- Problem details -
Those lines of the records that contain "will" are to be located and copied.

- Provided entries -

_ _ _ _ _ _ _

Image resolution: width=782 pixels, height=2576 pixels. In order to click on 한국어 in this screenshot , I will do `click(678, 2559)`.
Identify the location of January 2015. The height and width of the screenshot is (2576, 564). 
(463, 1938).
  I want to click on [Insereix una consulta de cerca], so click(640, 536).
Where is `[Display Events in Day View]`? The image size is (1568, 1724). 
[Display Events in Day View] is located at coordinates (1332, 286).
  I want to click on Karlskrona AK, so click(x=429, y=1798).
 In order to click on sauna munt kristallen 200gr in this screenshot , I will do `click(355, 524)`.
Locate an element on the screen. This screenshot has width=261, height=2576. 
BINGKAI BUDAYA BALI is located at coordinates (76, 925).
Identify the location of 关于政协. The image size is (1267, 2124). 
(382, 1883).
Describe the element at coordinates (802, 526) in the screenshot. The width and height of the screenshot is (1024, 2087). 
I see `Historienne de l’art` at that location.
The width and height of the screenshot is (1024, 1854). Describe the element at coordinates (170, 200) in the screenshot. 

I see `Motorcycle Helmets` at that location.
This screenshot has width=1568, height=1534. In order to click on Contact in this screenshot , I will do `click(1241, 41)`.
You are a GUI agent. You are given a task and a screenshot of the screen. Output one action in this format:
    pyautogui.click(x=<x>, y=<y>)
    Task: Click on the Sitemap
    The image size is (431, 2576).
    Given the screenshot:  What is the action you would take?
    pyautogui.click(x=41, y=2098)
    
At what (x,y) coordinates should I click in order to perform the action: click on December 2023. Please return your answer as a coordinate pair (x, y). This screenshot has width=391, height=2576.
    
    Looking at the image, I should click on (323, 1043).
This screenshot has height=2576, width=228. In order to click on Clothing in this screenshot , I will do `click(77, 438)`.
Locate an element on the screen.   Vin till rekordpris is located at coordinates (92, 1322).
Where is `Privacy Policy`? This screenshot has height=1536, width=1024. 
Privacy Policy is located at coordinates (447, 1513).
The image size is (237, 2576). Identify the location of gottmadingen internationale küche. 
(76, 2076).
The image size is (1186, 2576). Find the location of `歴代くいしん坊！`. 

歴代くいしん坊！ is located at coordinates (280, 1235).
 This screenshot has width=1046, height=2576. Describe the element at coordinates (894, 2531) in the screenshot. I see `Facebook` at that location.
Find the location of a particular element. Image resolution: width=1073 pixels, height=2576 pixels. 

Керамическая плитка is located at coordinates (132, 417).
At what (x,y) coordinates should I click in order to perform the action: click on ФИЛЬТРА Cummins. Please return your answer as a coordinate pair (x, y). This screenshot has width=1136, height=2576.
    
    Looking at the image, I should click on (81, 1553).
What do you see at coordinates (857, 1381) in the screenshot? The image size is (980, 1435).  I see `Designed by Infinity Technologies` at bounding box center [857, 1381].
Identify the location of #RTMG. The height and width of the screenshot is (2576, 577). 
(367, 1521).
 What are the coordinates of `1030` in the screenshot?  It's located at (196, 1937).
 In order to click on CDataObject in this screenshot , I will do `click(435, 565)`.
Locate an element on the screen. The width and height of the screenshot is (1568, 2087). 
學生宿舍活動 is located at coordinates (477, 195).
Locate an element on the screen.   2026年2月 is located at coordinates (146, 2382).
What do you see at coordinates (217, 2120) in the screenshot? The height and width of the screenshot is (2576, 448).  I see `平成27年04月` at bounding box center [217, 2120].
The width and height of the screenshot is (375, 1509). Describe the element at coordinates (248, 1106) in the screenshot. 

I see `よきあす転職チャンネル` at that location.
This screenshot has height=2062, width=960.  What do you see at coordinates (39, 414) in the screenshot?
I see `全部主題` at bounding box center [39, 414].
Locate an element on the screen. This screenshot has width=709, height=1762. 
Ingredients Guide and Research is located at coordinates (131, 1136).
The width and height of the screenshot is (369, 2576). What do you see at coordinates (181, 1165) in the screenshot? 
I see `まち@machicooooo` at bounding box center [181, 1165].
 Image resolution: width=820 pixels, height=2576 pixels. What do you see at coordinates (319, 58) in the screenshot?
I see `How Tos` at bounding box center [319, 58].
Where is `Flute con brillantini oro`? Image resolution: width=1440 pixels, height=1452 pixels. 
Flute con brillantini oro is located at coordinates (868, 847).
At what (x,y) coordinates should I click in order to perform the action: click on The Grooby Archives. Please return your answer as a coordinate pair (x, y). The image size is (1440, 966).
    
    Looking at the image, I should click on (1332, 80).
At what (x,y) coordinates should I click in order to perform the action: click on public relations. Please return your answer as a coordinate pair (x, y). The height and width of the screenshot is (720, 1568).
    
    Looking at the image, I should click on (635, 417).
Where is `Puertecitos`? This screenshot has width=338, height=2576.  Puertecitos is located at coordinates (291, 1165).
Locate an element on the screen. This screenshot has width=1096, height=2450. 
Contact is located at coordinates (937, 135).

_ _ _ _ _ _ _

- Task output -
Image resolution: width=782 pixels, height=2576 pixels. In order to click on 한국어 in this screenshot , I will do `click(678, 2559)`.
 In order to click on sauna munt kristallen 200gr in this screenshot , I will do `click(355, 524)`.
This screenshot has width=1568, height=1534. In order to click on Contact in this screenshot , I will do `click(1241, 41)`.
This screenshot has height=2576, width=228. In order to click on Clothing in this screenshot , I will do `click(77, 438)`.
 In order to click on CDataObject in this screenshot , I will do `click(435, 565)`.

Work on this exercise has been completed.